“Wreck!” she screamed at the sky. “Wreck! Stop!”
The phoenix was clear as day against the dark backdrop of the night sky—a bird of fire with flame-engulfed wings beating against the sky, heading for the trailer park.
She didn’t know how far away it was. She didn’t know how far she had to climb, because the fire and smoke were everywhere. Her feet were burning and her skin was blistering, but she couldn’t stop!
“Wreck, no!” she shrieked in desperation, pushing her legs harder, faster.
Her muscles ached as she pushed them harder and harder. Her feet barely touched the ground as she ran up the thin trail that led through bushes on fire, and burning trees.
Through the plumes of smoke, she could see the phoenix spewing fire and lava. She felt utterly helpless.
“Wreck!” she screamed.
The burning trees ahead were clouded with a swarm of something she didn’t understand. Bats? Their screeching deafened her as they engulfed her, and a surge of sickening power blasted through her, wrenching a scream from her throat with the pain.
She was thrown to the ground. She landed on her hands and knees with a grunt, trying desperately to drag air into her lungs. The scent of smoke and magic choked her. Tears streaming from her burning eyes, she looked up to see something that would haunt her forever.
Horror consumed her as she slowly stood to her full height. The blue dragon’s head was three times her height, and the vacant, staring eyes of Damon Daye broke her heart in two.
“Stop him,” someone said from the edge of the flames surrounding them. Ace of the Fastlanders stood there, streaked with soot, eyes full of heartache. “Stop Wreck.”
A sob escaped her as she fell to her knees in front of the body of the blue dragon. His scales were scarred and damaged, and some of his spikes had been broken off. His body took up most of the clearing, and his wings were draped over the trees in the woods. A sob racked her body as she slowly scanned the clearing, taking in the devastation. There was no movement, no screaming. No sounds of war. No trailer homes left standing. There was just…fire.
Awhooshingsounded, and she covered her head as an enormous red dragon swooped down and scooped ash, then drove its wings against the air currents and aimed for the sky again, chewing on the ashes.
She’d been flattened by the wind the dragon had created.
“That dragon doesn’t know what to do with a creature like my boy. He has no mind right now. The dragons never knew what to do with us. We can drive them into a mindless frenzy.”
With a gasp, she turned, and she saw a man through the fire. He was older, with gray hair cut short, and a grizzled silver beard adorning his jaw. He was lean, and tall, and his eyes were gold with flames in them. He had eyes like Wreck.
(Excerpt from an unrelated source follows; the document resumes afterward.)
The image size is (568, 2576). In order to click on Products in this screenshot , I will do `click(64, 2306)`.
He smiled. “Did you know a phoenix could do that? He can ruin everything and everyone around him.” He canted his head to the side. “That’s our power. The humans think the dragons are the be-all and end-all, but look at my boy in the sky. He’s the end of the world, not the dragons.” The man sounded almost…proud. “I’ve been watching you, girl. I was worried for a second that you would steal his destiny from him, but look what he’s done.” The man spread his arms and looked around the burning trailer park. “Even with you around, he’s done exactly what he was always supposed to do.”
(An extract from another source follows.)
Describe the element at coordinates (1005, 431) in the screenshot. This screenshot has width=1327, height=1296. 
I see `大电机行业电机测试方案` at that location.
“And what’s that?” she asked.
“Destroy. It’s in his blood.”
And it hit her. Wreck had told her he’d seen his dad. The one he’d killed. He’d been haunted by him.
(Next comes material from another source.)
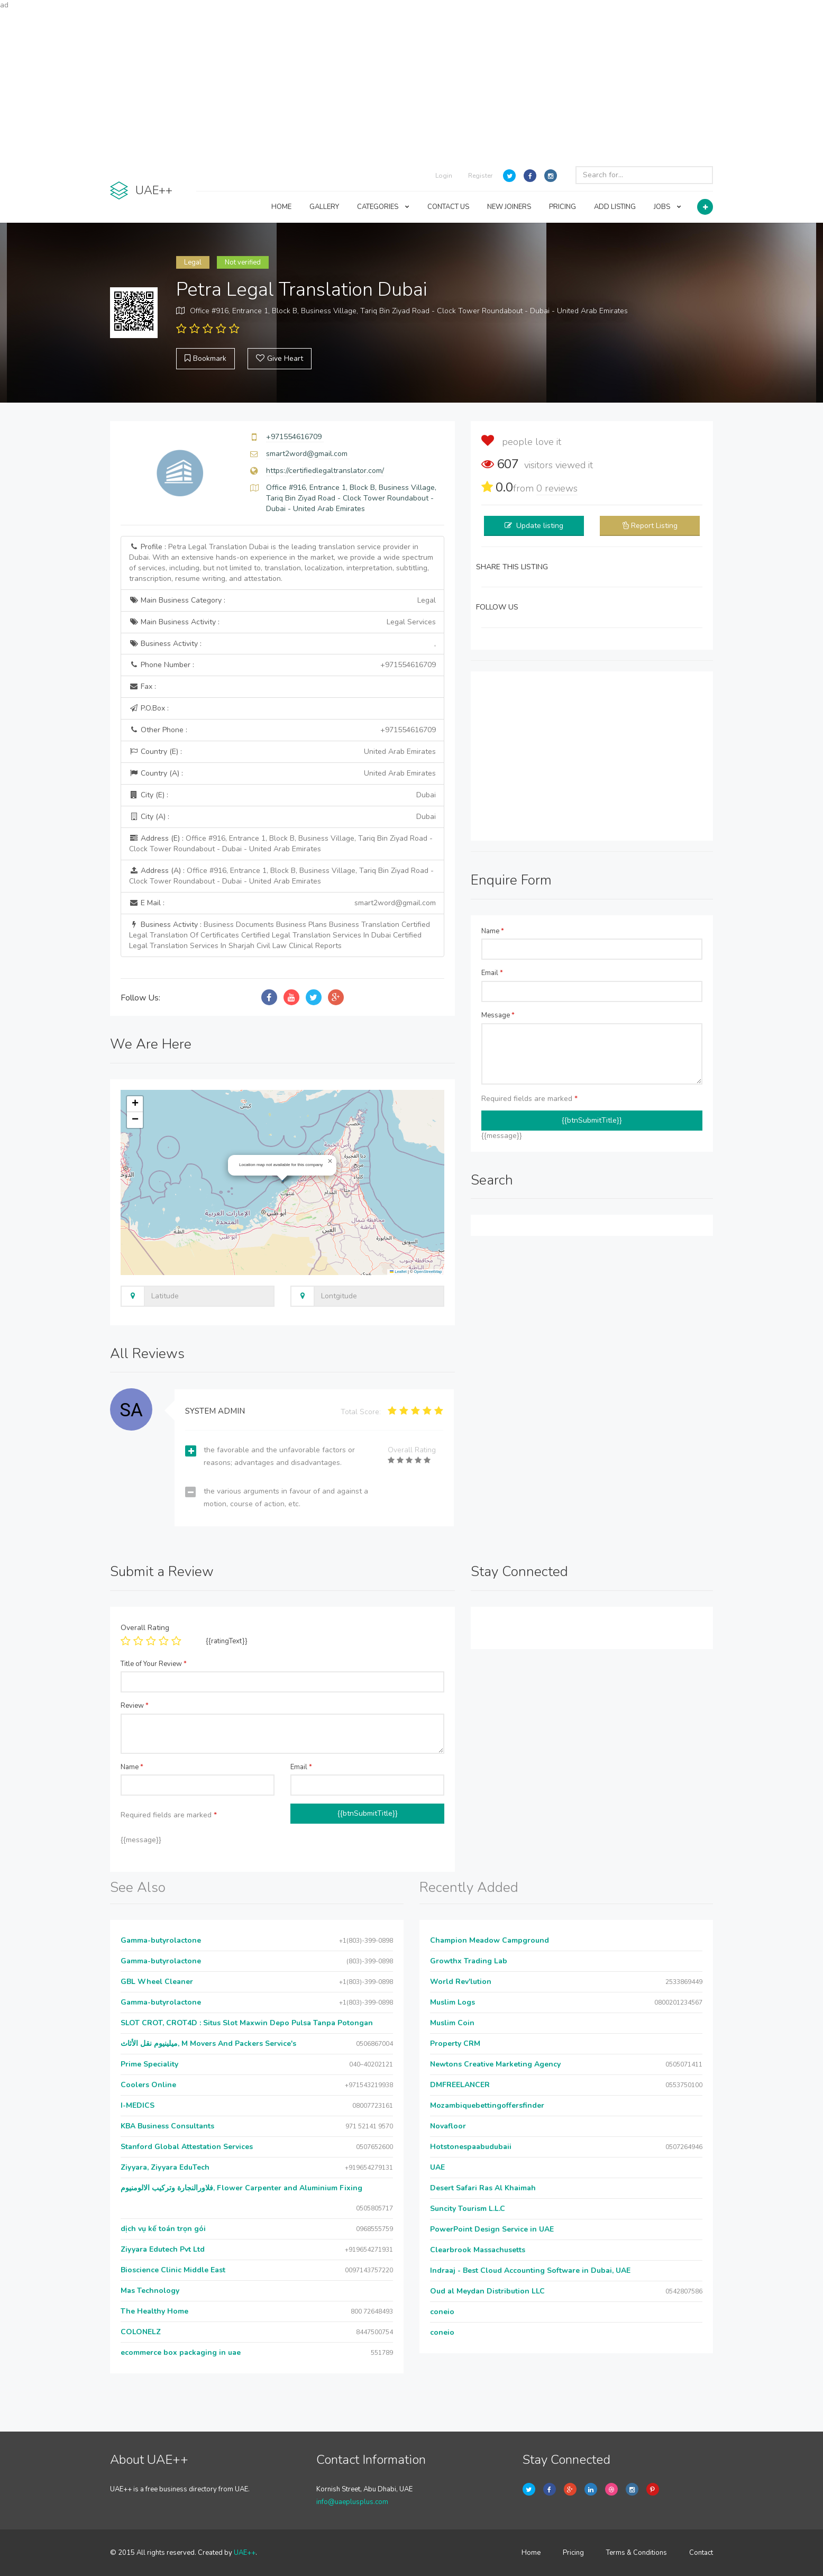 The height and width of the screenshot is (2576, 823). Describe the element at coordinates (282, 622) in the screenshot. I see `Main Business Activity :` at that location.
“You’re not real,” she said, her voice hitching. “I can’t smell you.”
“I smell like smoke. I’m all you smell right now.”
“You’re wrong about him,” she whispered.
“He’s killed them all.” He lifted his chin higher into the air. “He’s killed Damon’s Mountains. The others who started this war and banded together to destroy Damon’s Mountains won’t go down in history for this destruction. My boy will. Look around, girl. There’s no one here but you and me, and I’ve been dead a long time. Even the bat-boy flew away like ashes in the wind. He knows you can’t stop the fire. Damon thought he could save my kid all this time, but Wreck never needed saving.” The ghost of his father lifted his chin higher into the air, and an evil smile curved his lips. “Damon did.”
Heart hurting, she closed her eyes against the pain in her chest. “He cares,” she gritted out.
“Part of the man cares. The animal does not.”
And as she looked up into the sky to see the phoenix heading back toward them, she had a moment where she questioned if his father was right.
She had a moment of weakness.
She let his father’s words touch her heart, and it felt dark and empty and hopeless.
His father had pointed out that there was no life here, and there wasn’t. Had anyone escaped? Besides Lucia, Hallie, Ruger, Ace, Riyah, and Sloane? And the red dragon up in the sky who was flying with no purpose, looking around at the devastation below him, at the mass of flames and lava that consumed every inch of this place. Had anyone else escaped? Tears streaming down her face, she looked at the vacant eyes of the blue dragon. She didn’t think so.